==== Excerpted data ====

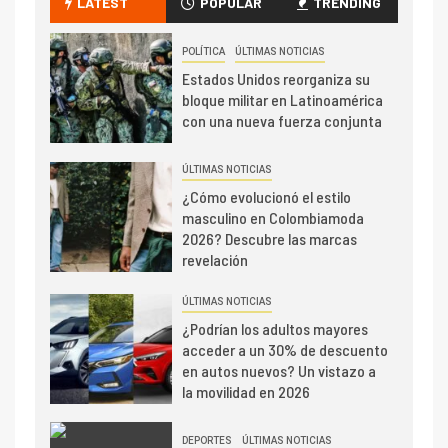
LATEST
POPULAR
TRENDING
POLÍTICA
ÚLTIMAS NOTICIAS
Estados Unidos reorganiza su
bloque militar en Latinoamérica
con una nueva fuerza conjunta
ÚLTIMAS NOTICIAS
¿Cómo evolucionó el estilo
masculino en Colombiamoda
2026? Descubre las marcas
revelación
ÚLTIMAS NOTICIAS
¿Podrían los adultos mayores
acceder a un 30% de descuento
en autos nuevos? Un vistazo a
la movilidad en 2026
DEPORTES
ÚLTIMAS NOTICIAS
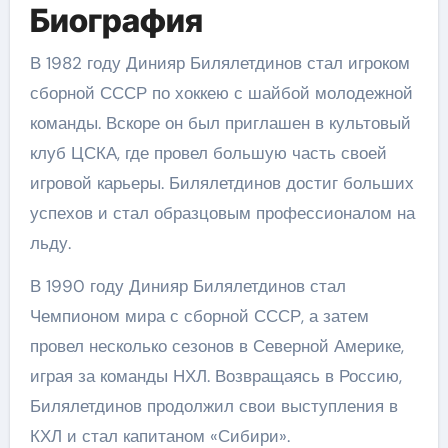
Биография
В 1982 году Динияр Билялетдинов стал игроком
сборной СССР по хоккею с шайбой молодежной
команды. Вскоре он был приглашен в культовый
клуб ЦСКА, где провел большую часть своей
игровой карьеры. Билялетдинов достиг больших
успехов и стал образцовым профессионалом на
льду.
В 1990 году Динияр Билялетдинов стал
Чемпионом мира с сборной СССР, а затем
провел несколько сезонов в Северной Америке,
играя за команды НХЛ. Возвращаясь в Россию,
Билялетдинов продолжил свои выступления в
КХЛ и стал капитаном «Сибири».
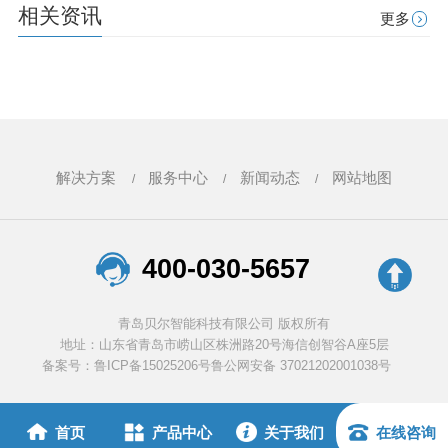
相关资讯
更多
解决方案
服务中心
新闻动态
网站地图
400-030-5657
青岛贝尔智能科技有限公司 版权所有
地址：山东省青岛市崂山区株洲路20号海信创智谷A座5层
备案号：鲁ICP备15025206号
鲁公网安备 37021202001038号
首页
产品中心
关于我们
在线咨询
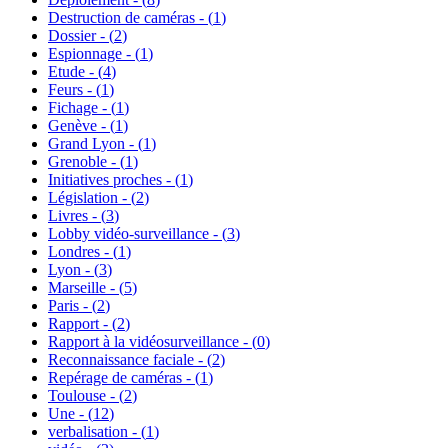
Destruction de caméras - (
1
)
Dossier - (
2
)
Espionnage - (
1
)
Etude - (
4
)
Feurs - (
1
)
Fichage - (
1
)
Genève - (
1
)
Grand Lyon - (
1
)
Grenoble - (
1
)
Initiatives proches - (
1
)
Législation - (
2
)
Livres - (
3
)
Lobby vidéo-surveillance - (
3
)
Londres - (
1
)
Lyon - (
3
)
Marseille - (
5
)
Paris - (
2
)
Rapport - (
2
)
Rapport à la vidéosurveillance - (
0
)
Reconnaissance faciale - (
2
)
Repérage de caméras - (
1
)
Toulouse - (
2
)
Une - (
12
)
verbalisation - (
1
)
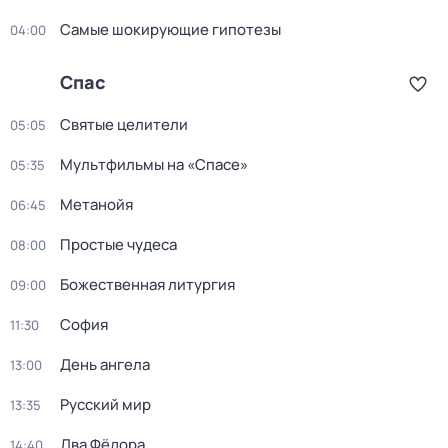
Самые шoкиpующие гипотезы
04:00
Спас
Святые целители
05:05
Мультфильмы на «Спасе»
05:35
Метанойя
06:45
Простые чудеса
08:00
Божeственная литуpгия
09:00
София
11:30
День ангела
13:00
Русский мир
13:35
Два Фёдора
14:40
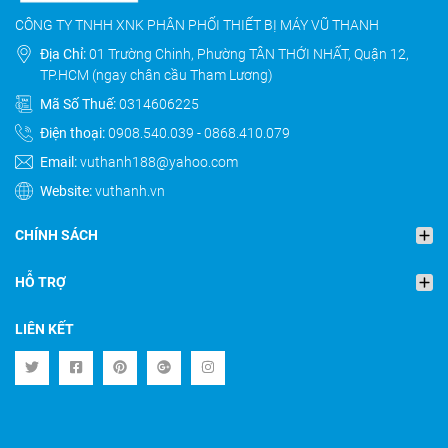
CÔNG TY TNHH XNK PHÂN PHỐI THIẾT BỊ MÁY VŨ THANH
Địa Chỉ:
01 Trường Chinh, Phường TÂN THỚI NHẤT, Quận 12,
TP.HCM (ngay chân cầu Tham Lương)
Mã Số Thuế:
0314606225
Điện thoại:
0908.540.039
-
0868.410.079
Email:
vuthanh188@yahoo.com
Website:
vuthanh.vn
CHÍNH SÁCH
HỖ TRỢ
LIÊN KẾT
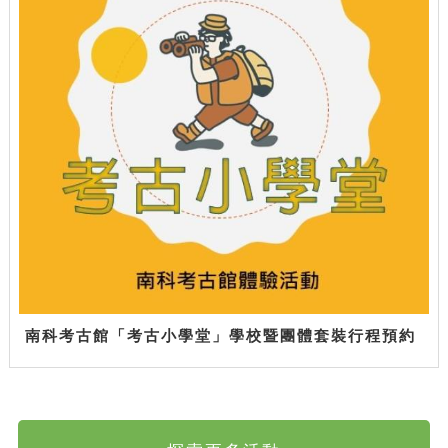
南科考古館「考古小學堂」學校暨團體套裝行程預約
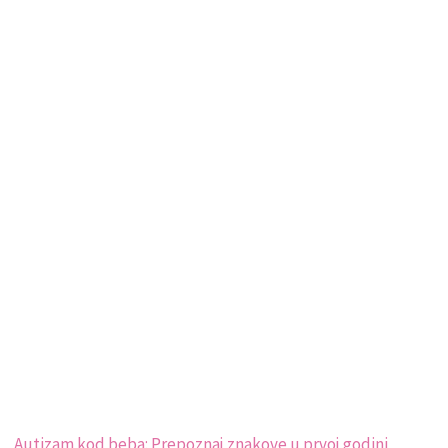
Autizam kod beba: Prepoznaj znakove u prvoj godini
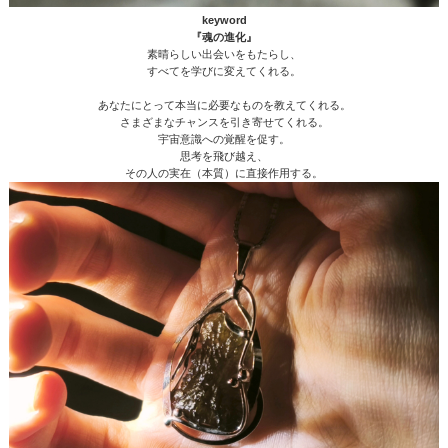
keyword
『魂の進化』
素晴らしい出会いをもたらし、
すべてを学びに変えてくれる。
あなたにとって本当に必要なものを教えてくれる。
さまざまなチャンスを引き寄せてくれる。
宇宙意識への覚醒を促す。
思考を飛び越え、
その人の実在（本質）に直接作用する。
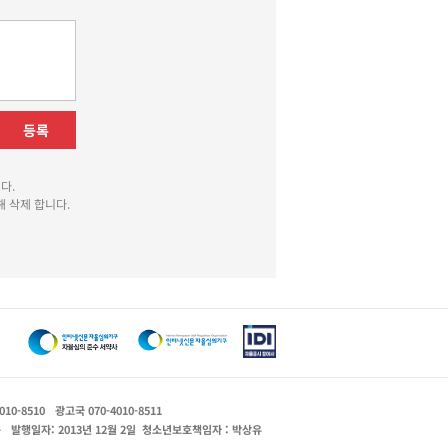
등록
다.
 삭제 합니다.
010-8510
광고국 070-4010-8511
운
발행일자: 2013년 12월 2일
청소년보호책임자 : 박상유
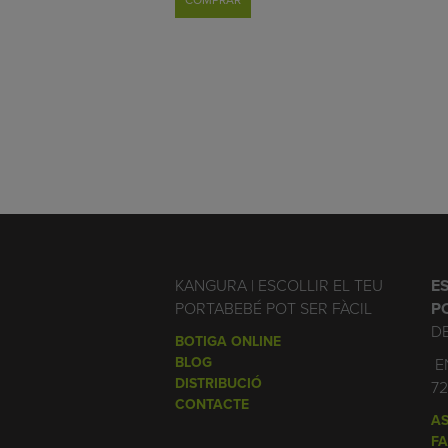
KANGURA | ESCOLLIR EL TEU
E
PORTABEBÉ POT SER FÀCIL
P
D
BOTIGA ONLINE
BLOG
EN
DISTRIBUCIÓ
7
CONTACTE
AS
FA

====

What you should do:
Copy every line of the entries in which "caméras" can be found.

Response for this exercise:
Destruction de caméras - (
Repérage de caméras - (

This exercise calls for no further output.